**DESCRIPTION OF THE TASK**
Among the entries below, only the lines from the one with "場の対応力が向上し、突発的な人手不足や技術要件の変" through the one with "6.5. بخش فرعی5 : منطق کلی و خرید عصبی" are wanted, reproduced exactly. Pictures are not wanted.

**EXCERPTED DATA**

Start of Block

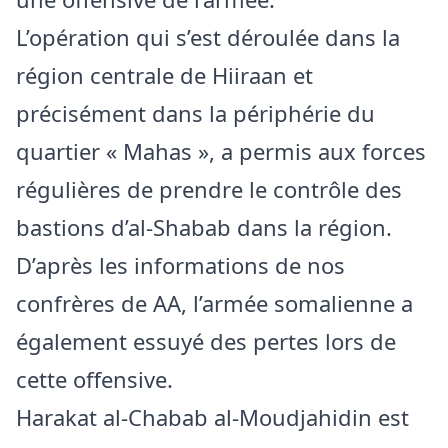
L’opération qui s’est déroulée dans la
région centrale de Hiiraan et
précisément dans la périphérie du
quartier « Mahas », a permis aux forces
régulières de prendre le contrôle des
bastions d’al-Shabab dans la région.
D’après les informations de nos
confrères de AA, l’armée somalienne a
également essuyé des pertes lors de
cette offensive.
Harakat al-Chabab al-Moudjahidin est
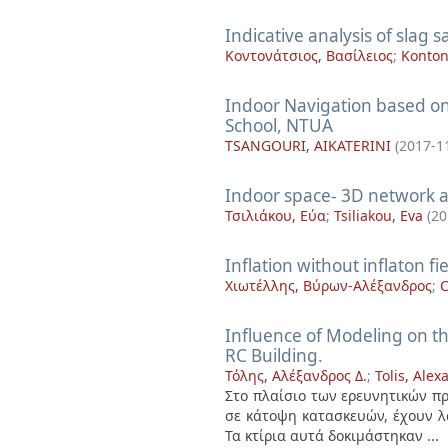
Indicative analysis of slag 
Κοντονάτσιος, Βασίλειος
;
Kontona
Indoor Navigation based o
School, NTUA
TSANGOURI, AIKATERINI
(
2017-1
Indoor space- 3D network a
Τσιλιάκου, Εύα
;
Tsiliakou, Eva
(
20
Inflation without inflaton f
Χιωτέλλης, Βύρων-Αλέξανδρος
;
C
Influence of Modeling on t
RC Building.
Τόλης, Αλέξανδρος Δ.
;
Tolis, Alex
Στο πλαίσιο των ερευνητικών π
σε κάτοψη κατασκευών, έχουν λ
Τα κτίρια αυτά δοκιμάστηκαν ...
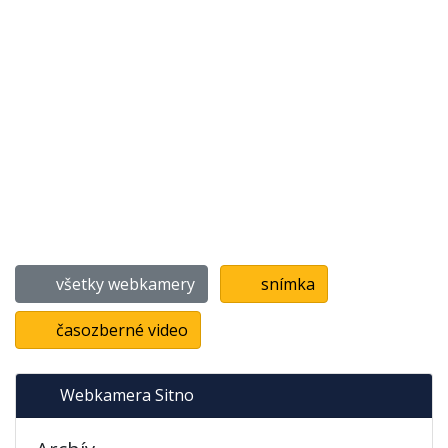
všetky webkamery
snímka
časozberné video
Webkamera Sitno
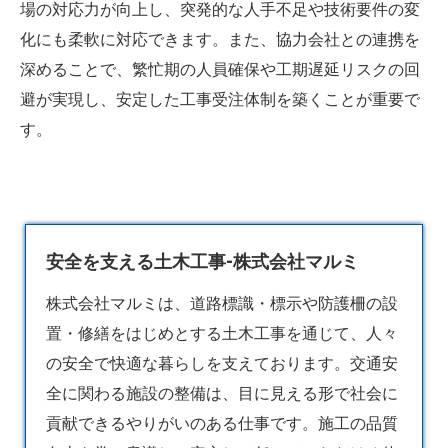
場の対応力が向上し、突発的な人手不足や技術要件の変
化にも柔軟に対応できます。また、協力会社との連携を
深めることで、繁忙期の人員確保や工期遅延リスクの回
避が実現し、安定した工事受注体制を築くことが重要で
す。
安全を支える土木工事-株式会社マルミ
株式会社マルミは、道路標識・標示や防護柵の設
置・修繕をはじめとする
土木
工事を通じて、人々
の安全で快適な暮らしを支えております。交通安
全に関わる施設の整備は、目に見える形で社会に
貢献できるやりがいのある仕事です。施工の品質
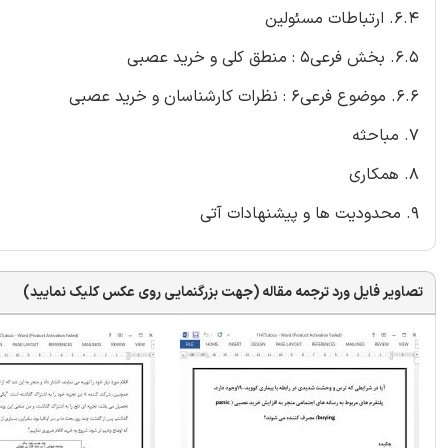
6.4. ارتباطات مسئولین
6.5. بخش فرعی5 : منطق کلی و خرید عصبی
6.6. موضوع فرعی6 : نظرات کارشناسان و خرید عصبی
7. مباحثه
8. همکاری
9. محدودیت ها و پیشنهادات آتی
تصاویر فایل ورد ترجمه مقاله (جهت بزرگنمایی روی عکس کلیک نمایید)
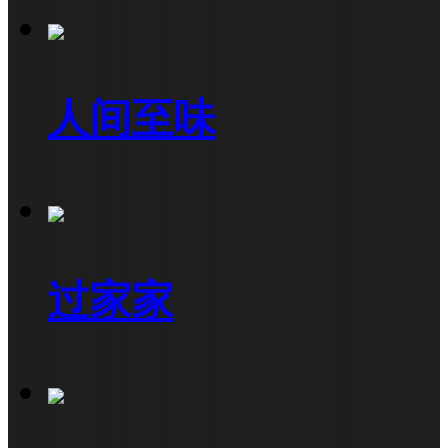
人间至味
过家家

End of Block

**RESPONSE TO THE EXERCISE**
場の対応力が向上し、突発的な人手不足や技術要件の変
化にも柔軟に対応できます。また、協力会社との連携を
深めることで、繁忙期の人員確保や工期遅延リスクの回
避が実現し、安定した工事受注体制を築くことが重要で
す。
安全を支える土木工事-株式会社マルミ
株式会社マルミは、道路標識・標示や防護柵の設
置・修繕をはじめとする
土木
工事を通じて、人々
の安全で快適な暮らしを支えております。交通安
全に関わる施設の整備は、目に見える形で社会に
貢献できるやりがいのある仕事です。施工の品質
6.4. ارتباطات مسئولین
6.5. بخش فرعی5 : منطق کلی و خرید عصبی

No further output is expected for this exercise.